Your instructions: When the string "après" occurs in a line of the listing below, return that line.

Given data:
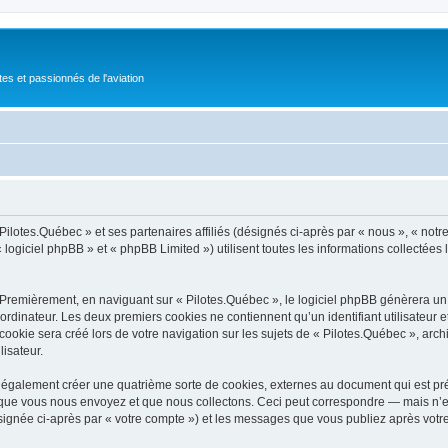
tes et passionnés de l'aviation
Pilotes.Québec » et ses partenaires affiliés (désignés ci-après par « nous », « notre
logiciel phpBB » et « phpBB Limited ») utilisent toutes les informations collectées l
 Premièrement, en naviguant sur « Pilotes.Québec », le logiciel phpBB génèrera un c
ordinateur. Les deux premiers cookies ne contiennent qu’un identifiant utilisateur 
okie sera créé lors de votre navigation sur les sujets de « Pilotes.Québec », archiv
lisateur.
 également créer une quatrième sorte de cookies, externes au document qui est pré
que vous nous envoyez et que nous collectons. Ceci peut correspondre — mais n’es
ésignée ci-après par « votre compte ») et les messages que vous publiez après votre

Task solution:
Pilotes.Québec » et ses partenaires affiliés (désignés ci-après par « nous », « notre
ésignée ci-après par « votre compte ») et les messages que vous publiez après votre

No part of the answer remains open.